━━━━━ Extracted records ━━━━━
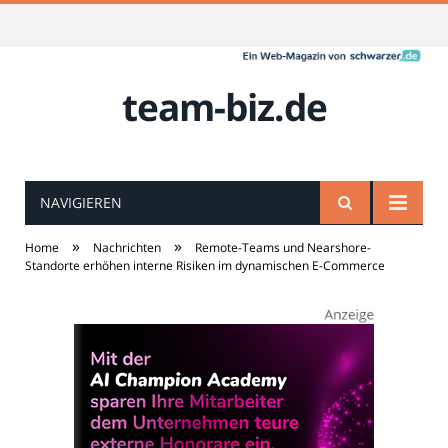
team-biz.de
NAVIGIEREN
»
»
Home
Nachrichten
Remote-Teams und Nearshore-
Standorte erhöhen interne Risiken im dynamischen E-Commerce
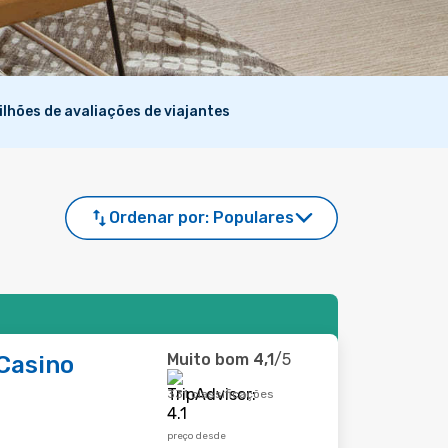
ilhões de avaliações de viajantes
Ordenar por:
Populares
Muito bom
4,1
/5
Casino
331 classificações
preço desde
━━━━━
* Aim of the task *
Set down all the entries above verbatim, and include none of the pictures.

* Answer box *
team-biz.de
NAVIGIEREN
»
»
Home
Nachrichten
Remote-Teams und Nearshore-
Standorte erhöhen interne Risiken im dynamischen E-Commerce
ilhões de avaliações de viajantes
Ordenar por:
Populares
Muito bom
4,1
/5
Casino
331 classificações
preço desde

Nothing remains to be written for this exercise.